=== Records for this task ===

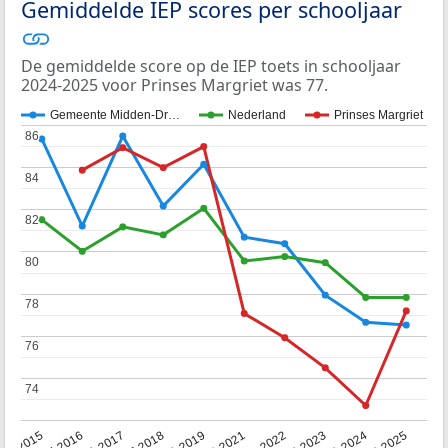
Gemiddelde IEP scores per schooljaar
De gemiddelde score op de IEP toets in schooljaar
2024-2025 voor Prinses Margriet was 77.
Gemeente Midden-Dr…
Nederland
Prinses Margriet
86
86
84
84
82
82
80
80
78
78
76
76
74
74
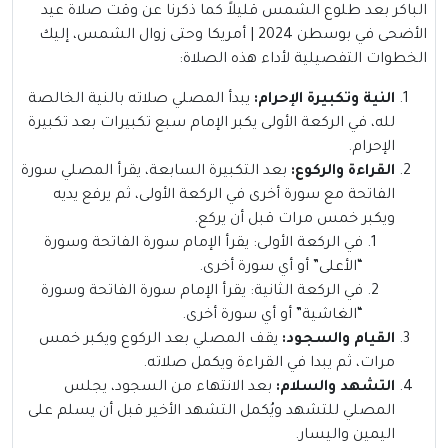
الباكر بعد طلوع الشمس قليلاً كما ذكرنا عن وقت صلاة عيد
الأضحى في بوسطن 2024 | أمريكا وحتى زوال الشمس، إليك
الخطوات التفصيلية لأداء هذه الصلاة:
النية وتكبيرة الإحرام:
يبدأ المصلي صلاته بالنية الخالصة
لله، في الركعة الأولى يكبر الإمام سبع تكبيرات بعد تكبيرة
الإحرام.
القراءة والركوع:
بعد التكبيرة السابعة، يقرأ المصلي سورة
الفاتحة مع سورة أخرى في الركعة الأولى، ثم يرفع يديه
ويكبر خمس مرات قبل أن يركع.
في الركعة الأولى: يقرأ الإمام سورة الفاتحة وسورة
“الأعلى” أو أي سورة أخرى.
في الركعة الثانية: يقرأ الإمام سورة الفاتحة وسورة
“الغاشية” أو أي سورة أخرى.
القيام والسجود:
يقف المصلي بعد الركوع ويكبر خمس
مرات، ثم يبدا في القراءة ويكمل صلاته.
التشهد والسلام:
بعد الانتهاء من السجود، يجلس
المصلي للتشهد ويُكمل التشهد الأخير قبل أن يسلم على
اليمين واليسار.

=== Problem requirements ===
Word for word, print the material above, but without its pictures.

=== Result of the task ===
Gemiddelde IEP scores per schooljaar
De gemiddelde score op de IEP toets in schooljaar
2024-2025 voor Prinses Margriet was 77.
Gemeente Midden-Dr…
Nederland
Prinses Margriet
86
86
84
84
82
82
80
80
78
78
76
76
74
74
الباكر بعد طلوع الشمس قليلاً كما ذكرنا عن وقت صلاة عيد
الأضحى في بوسطن 2024 | أمريكا وحتى زوال الشمس، إليك
الخطوات التفصيلية لأداء هذه الصلاة:
النية وتكبيرة الإحرام:
يبدأ المصلي صلاته بالنية الخالصة
لله، في الركعة الأولى يكبر الإمام سبع تكبيرات بعد تكبيرة
الإحرام.
القراءة والركوع:
بعد التكبيرة السابعة، يقرأ المصلي سورة
الفاتحة مع سورة أخرى في الركعة الأولى، ثم يرفع يديه
ويكبر خمس مرات قبل أن يركع.
في الركعة الأولى: يقرأ الإمام سورة الفاتحة وسورة
“الأعلى” أو أي سورة أخرى.
في الركعة الثانية: يقرأ الإمام سورة الفاتحة وسورة
“الغاشية” أو أي سورة أخرى.
القيام والسجود:
يقف المصلي بعد الركوع ويكبر خمس
مرات، ثم يبدا في القراءة ويكمل صلاته.
التشهد والسلام:
بعد الانتهاء من السجود، يجلس
المصلي للتشهد ويُكمل التشهد الأخير قبل أن يسلم على
اليمين واليسار.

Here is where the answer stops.